Early settlers on this isolated coast were promised a road. In the early 1900s pre-emption promos told of a soon-to-be-built wagon road to the West Coast. It was a long time coming.
After WWII the Ucluelet and Tofino Chambers of Commerce joined forces to advocate for the cause; in 1949, committee members hiked for three days through the mountainous terrain of forest, bush and bog, to Port Alberni to make their case.
Finally, in 1955, there was some action. Two forestry companies took on the task. B.C. Forest Products agreed to build the most challenging, westerly section. This included major blasting and drilling at the Kennedy rock bluff. MacMillan Bloedel Ltd. put in the Sproat Lake section, joining up existing logging roads and building new ones. This included the switchbacks, a narrow section with hairpin turns, at its highest 580 metres with no barricades separating the road from the drop-off to the lake far below.

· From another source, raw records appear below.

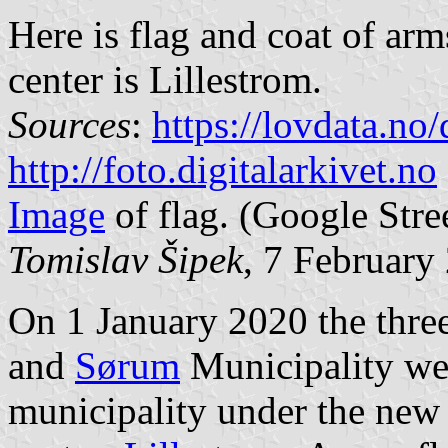
Here is flag and coat of ar
center is Lillestrom.
Sources
:
https://lovdata.n
http://foto.digitalarkivet.no
Image
of flag. (Google Stre
Tomislav Šipek
, 7 February
On 1 January 2020 the thre
and
Sørum
Municipality we
municipality under the new 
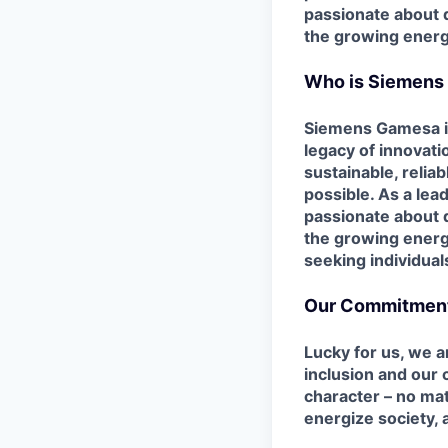
passionate about d
the growing energ
Who is Siemens
Siemens Gamesa is 
legacy of innovat
sustainable, relia
possible. As a lea
passionate
about 
the growing energ
seeking individual
Our Commitment 
Lucky for us, we 
inclusion and our
character – no mat
energize society,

The Department of Highways built the 19-kilometre segment, known as the ‘Government Stretch’.
Finally, in August of 1959, the road was opened for locals. I missed the grand opening. My dad had a key to the gates and didn’t like crowds, so our family drove out the day before. “I don’t plan to stick around and eat dust all the way out tomorrow!” he told my mom.
By the next day we were well on our way to Alberta to go camping. But, many Ucluelet and Tofino residents headed out in a convoy on August 22 when 74 vehicles, carrying 300 people, left the junction at 6 a.m. It was a long and bumpy drive. George Gudbranson stood by with his tow truck to pull any struggling vehicles through one particularly massive mudhole. The group stuck together and made it to Port Alberni. Some celebrated there, while others carried on to Nanaimo for an official welcome and a group photo taken at Beban Park. The road was formally opened on Sept. 4, 1959, and swarms of people arrived on the coast, tearing up and down Long Beach in their cars. Civilization was no longer knocking at our door; they had now breached the divide. It brings to mind the phrase ‘be careful what you wish for’. Since the road went through, development continues to gallop forward, with no end in sight. When the road first opened it remained an active logging road, so gates at both ends were locked to non-logging vehicles during the day. In 1964, the gates were removed and people were free to drive in daylight hours. But driving the road was not for ‘Nervous Nellies’. When you headed out of town, it was pretty much a given that you would lose a muffler, pierce an oil pan and/or shred some tires. It gave new meaning to the phrase ‘shake rattle and roll’. A local bus driver was so frustrated that, one night, he ‘borrowed’ a Highways grader to smooth out a particularly irksome patch. Dr. McDiarmid, a GP here for many years, recalled traumatized tourists requesting tranquilizers before heading back out of town. Paving started in the late 1960’s and was completed by 1972. That same year, the switchbacks were taken out, so we lost both the thrilling view and the accompanying bouts of palpitations.
The road alongside Sproat Lake is smoother and faster, but a tad less scenic. And so the story continues. The road is no longer the dusty, washboard logging road of the past. But, driving it is still a challenge. We get snow. We get washouts. Sections of the road sink. Potholes abound. Slow drivers don’t always use the pullouts to let others by. People get impatient and pass in dangerous places. So let’s all ‘chill’ and be grateful for any improvements. We’ve been discovered and traffic is on the upswing. It’s time to just sit back and try to enjoy the ride.
Shirley Martin is a member of the Ucluelet and Area Historical Society.